Nearly 32 million people in Ethiopia, Kenya and Somalia are in dire need of lifesaving and life-sustaining assistance, according to the United Nations. In late May, the United Nations, along with the governments of the United States, Italy, Qatar, and the United Kingdom, convened a High-level Pledging Event to Support the Humanitarian Response in the Horn of Africa, with the aim of raising 7 billion dollars for aid to these three countries.
“In a world abundant with food, entire communities should never, never starve to death. Never,” said Ambassador Thomas-Greenfield. “I am proud to announce that the United States will provide nearly 524 million dollars in additional assistance to respond to dire humanitarian needs in the Horn of Africa. Today’s announcement brings the total U.S. humanitarian assistance for response efforts to more than 1.4 billion dollars in fiscal year 2023.”

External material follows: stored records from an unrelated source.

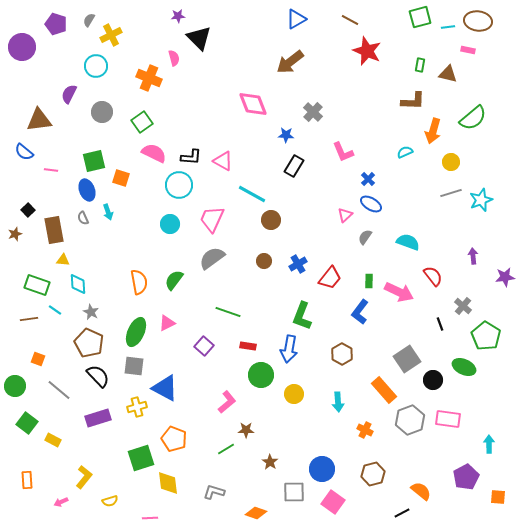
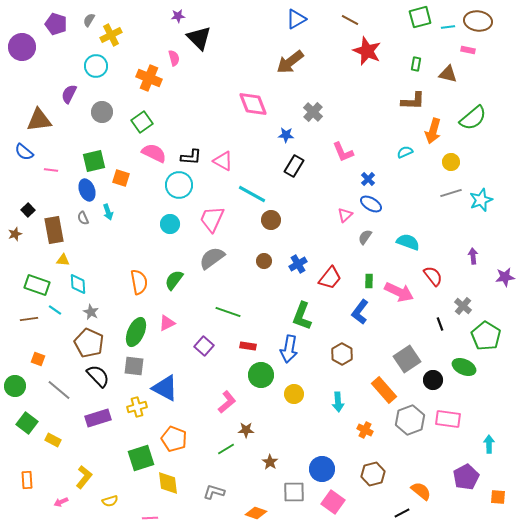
green rectangle at (420, 65): moved 4 px left, 1 px up
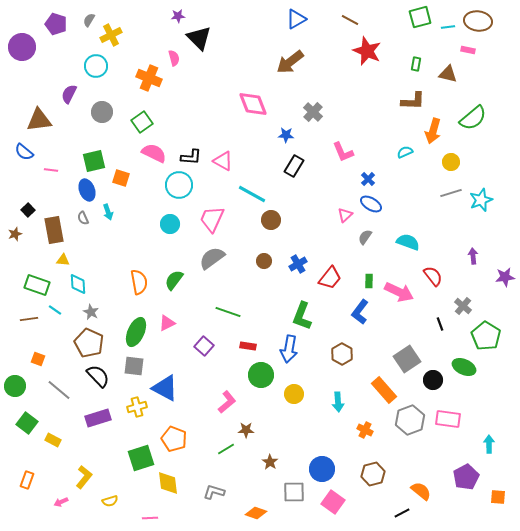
orange rectangle at (27, 480): rotated 24 degrees clockwise
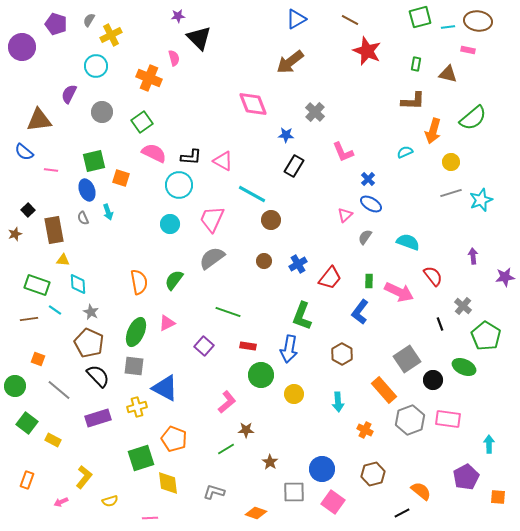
gray cross at (313, 112): moved 2 px right
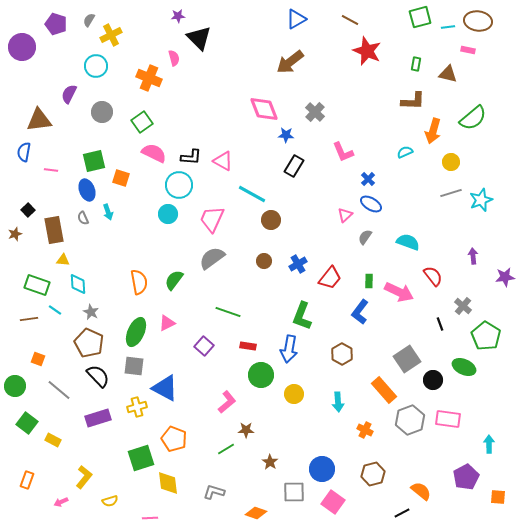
pink diamond at (253, 104): moved 11 px right, 5 px down
blue semicircle at (24, 152): rotated 60 degrees clockwise
cyan circle at (170, 224): moved 2 px left, 10 px up
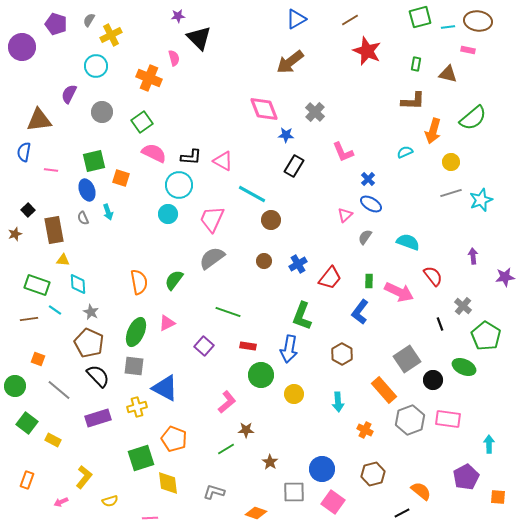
brown line at (350, 20): rotated 60 degrees counterclockwise
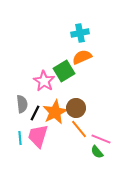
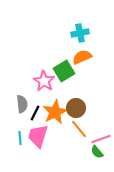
pink line: rotated 42 degrees counterclockwise
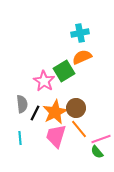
pink trapezoid: moved 18 px right
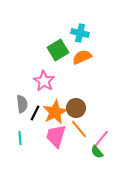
cyan cross: rotated 24 degrees clockwise
green square: moved 6 px left, 21 px up
pink line: rotated 30 degrees counterclockwise
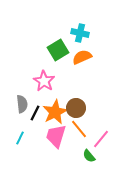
cyan line: rotated 32 degrees clockwise
green semicircle: moved 8 px left, 4 px down
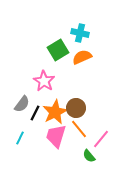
gray semicircle: rotated 42 degrees clockwise
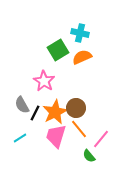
gray semicircle: moved 1 px down; rotated 114 degrees clockwise
cyan line: rotated 32 degrees clockwise
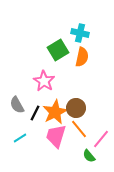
orange semicircle: rotated 126 degrees clockwise
gray semicircle: moved 5 px left
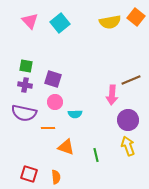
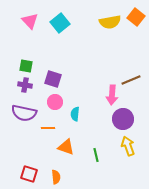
cyan semicircle: rotated 96 degrees clockwise
purple circle: moved 5 px left, 1 px up
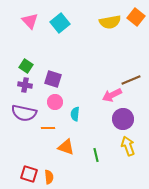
green square: rotated 24 degrees clockwise
pink arrow: rotated 60 degrees clockwise
orange semicircle: moved 7 px left
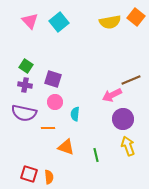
cyan square: moved 1 px left, 1 px up
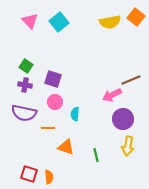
yellow arrow: rotated 150 degrees counterclockwise
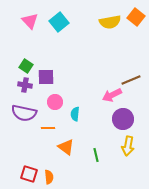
purple square: moved 7 px left, 2 px up; rotated 18 degrees counterclockwise
orange triangle: rotated 18 degrees clockwise
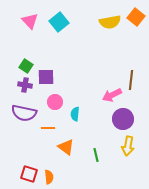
brown line: rotated 60 degrees counterclockwise
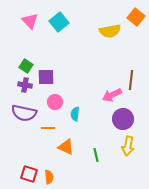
yellow semicircle: moved 9 px down
orange triangle: rotated 12 degrees counterclockwise
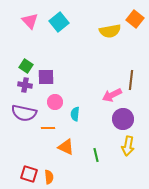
orange square: moved 1 px left, 2 px down
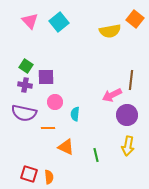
purple circle: moved 4 px right, 4 px up
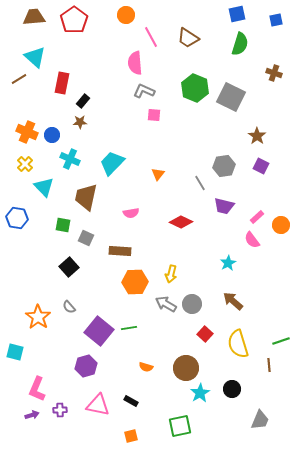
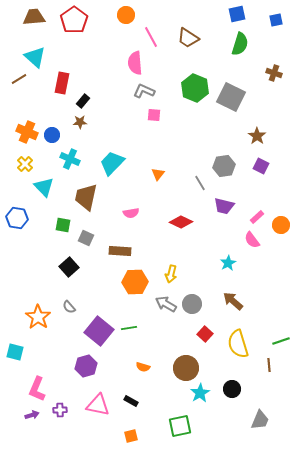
orange semicircle at (146, 367): moved 3 px left
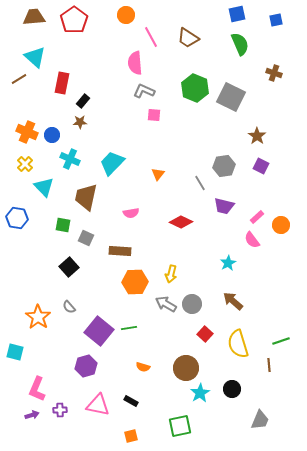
green semicircle at (240, 44): rotated 40 degrees counterclockwise
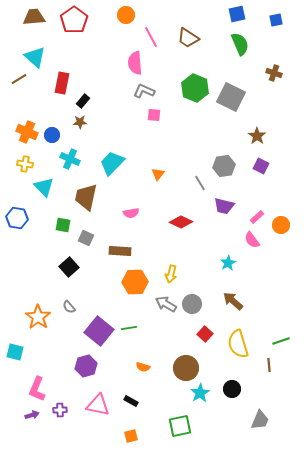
yellow cross at (25, 164): rotated 35 degrees counterclockwise
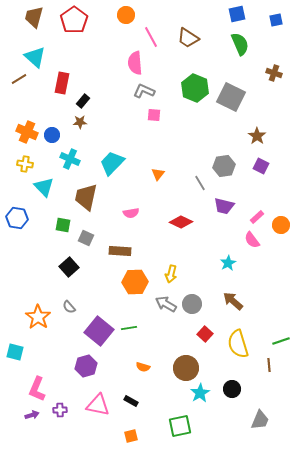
brown trapezoid at (34, 17): rotated 70 degrees counterclockwise
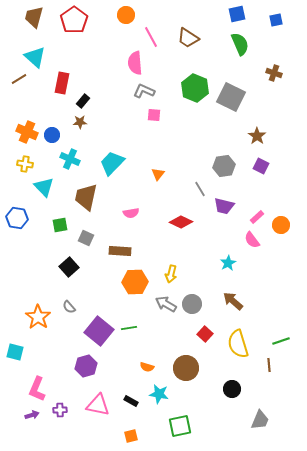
gray line at (200, 183): moved 6 px down
green square at (63, 225): moved 3 px left; rotated 21 degrees counterclockwise
orange semicircle at (143, 367): moved 4 px right
cyan star at (200, 393): moved 41 px left, 1 px down; rotated 30 degrees counterclockwise
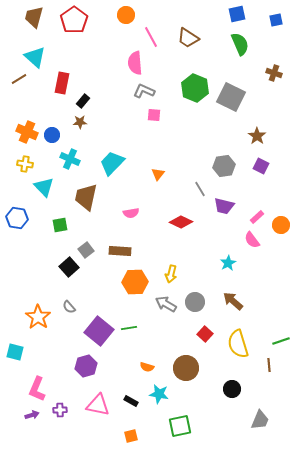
gray square at (86, 238): moved 12 px down; rotated 28 degrees clockwise
gray circle at (192, 304): moved 3 px right, 2 px up
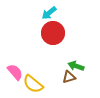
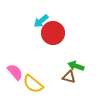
cyan arrow: moved 8 px left, 8 px down
brown triangle: rotated 32 degrees clockwise
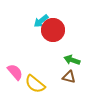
red circle: moved 3 px up
green arrow: moved 4 px left, 6 px up
yellow semicircle: moved 2 px right
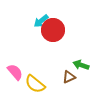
green arrow: moved 9 px right, 5 px down
brown triangle: rotated 40 degrees counterclockwise
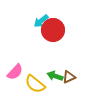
green arrow: moved 26 px left, 11 px down
pink semicircle: rotated 84 degrees clockwise
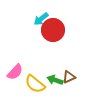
cyan arrow: moved 2 px up
green arrow: moved 4 px down
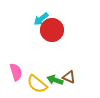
red circle: moved 1 px left
pink semicircle: moved 1 px right; rotated 60 degrees counterclockwise
brown triangle: rotated 48 degrees clockwise
yellow semicircle: moved 2 px right
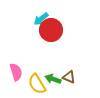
red circle: moved 1 px left
green arrow: moved 2 px left, 1 px up
yellow semicircle: rotated 20 degrees clockwise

That said, Ambassador Thomas-Greenfield stressed that acting to avert the famine looming over so many in the Horn of Africa is a collective responsibility. "This is a global problem that requires all of us … But I want to be clear: right now, the global community is simply not meeting the moment.”
“Humanitarian response efforts are grossly underfunded, often making the availability of assistance too unpredictable,” she said. “And without a comprehensive approach to humanitarian assistance, we are often left reacting to crises, especially those caused by climate change.”
“It is within our power to prevent imminent famine; to treat women and children for malnutrition; to provide access to food, water, sanitation, hygiene services, and health care to the most vulnerable; and to meet other essential needs,” said Ambassador Thomas-Greenfield. “In 2023, there is no reason we can’t get resources to people in acute need.”